I made it last as long as I could, then suddenly said, “Agh! I’m ... free ... I can move!” And I slid out from under Cheryl, and jumped up. The tableau was still intriguing, Mr. Weerawagan fucking her doggy-style, but my time was just about up. I wiped the mess off with a bunch of kleenex, still feeling pretty sticky, threw my clothes on, and said, as apologetically as I could, “I’m sorry, Miss, ....Cheryl, but I’m getting out while I can. I hope this control thing is weakening, for your sake, but maybe it isn’t, and this is freaking me out.” I opened the door, and headed for the stairs. The rest is my exit strategy, which I really don’t want to divulge too much about. Suffice it to say that I released Cheryl and Mr. Weerawagan from Control just a few minutes after leaving the room. (Beyond a certain distance it fades out anyway. The kickback, no; it has a long range.) A few minutes after that I got hit with the kickback, which would have made me stagger, but I was in a vehicle (not an airplane, I can reveal!) by that point. All the rage and loathing my victims had experienced came flooding into me, and I almost groaned. It was like having a massive hangover, a big price for partying hearty. Too big? It never seemed that way beforehand.

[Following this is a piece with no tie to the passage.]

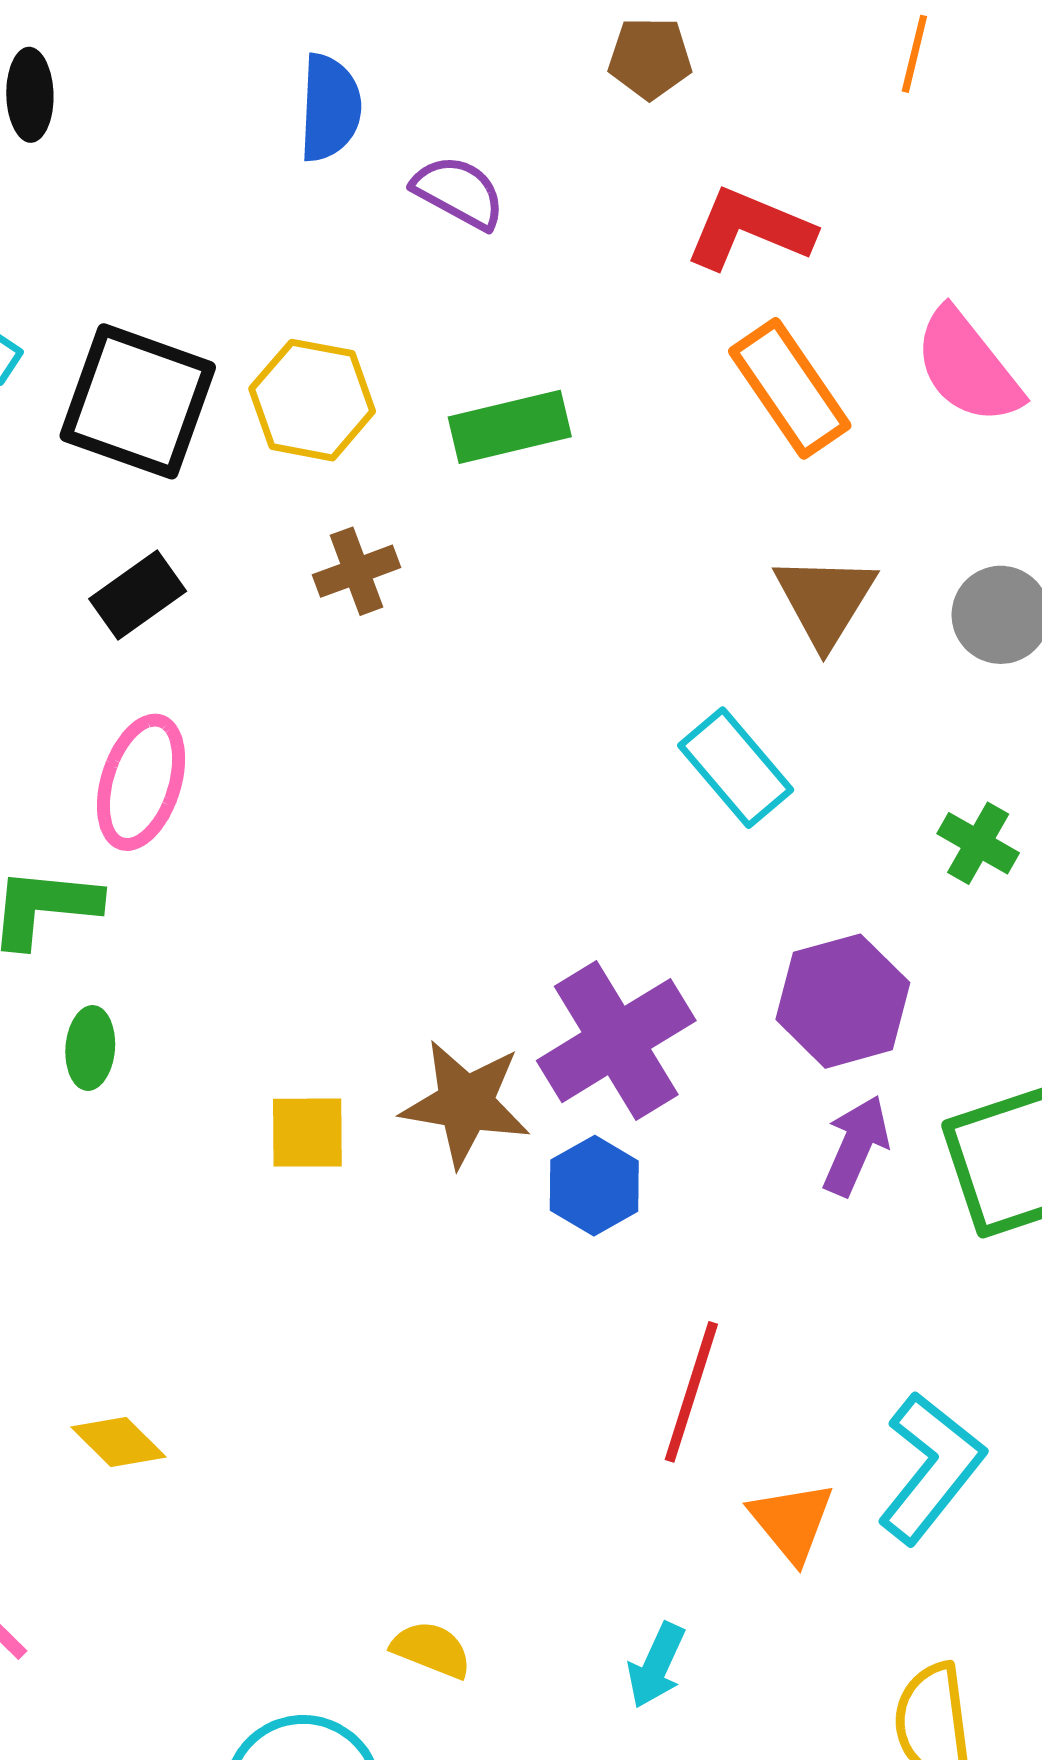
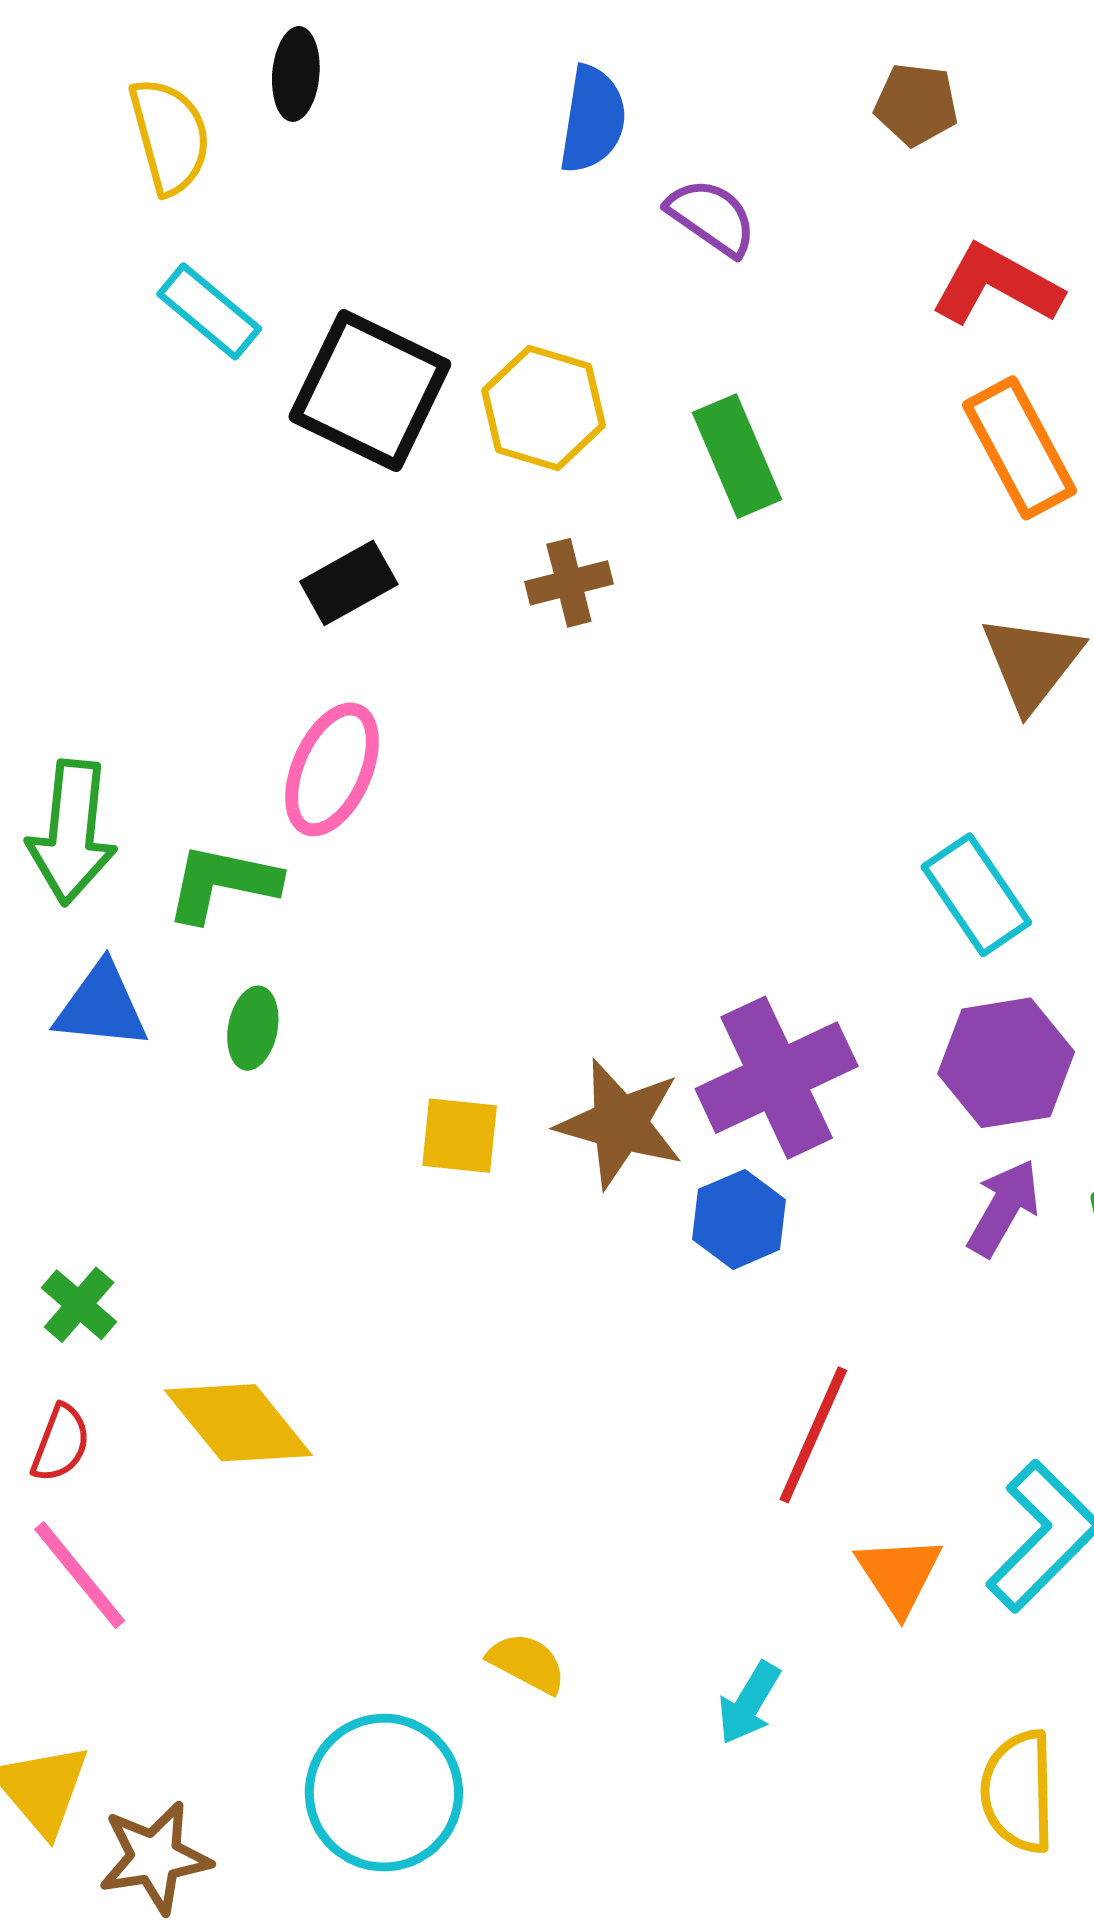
green rectangle: (510, 427) -> (737, 456), turned 74
cyan rectangle: (736, 768) -> (976, 895), moved
yellow diamond: (119, 1442) -> (238, 1423), size x1.6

My consolation was imagining the scene in that penthouse suite: Cheryl hopping mad, Mr. Weerawagan in an agony of arousal, tempted perhaps to try to hold onto her for 10 seconds while he got his rocks off? It would be hard for anyone to resist. Whether he did or not, he would have a hard time convincing her that he was not responsible for their little pageant, that it was all the fault of that loathesome bastard Shaugnessy. If they called the police, no one would believe either of their stories, especially because they contradicted each other. One part of me hoped he really hadn’t raped her; there was enough danger of pregnancy even without him coming. Another part of me realized that if he did come inside her he would have a hard time passing a lie-detector test about whether he forced Cheryl to do anything against her will.

I admit, it’s hard to feel really good about yourself after using people like this. It takes a long time, days really, to get horny enough that such second thoughts fade and you start thinking of clever new schemes to use the power God or the Devil or someone gave you, for some purpose, probably not this one, but what the hell.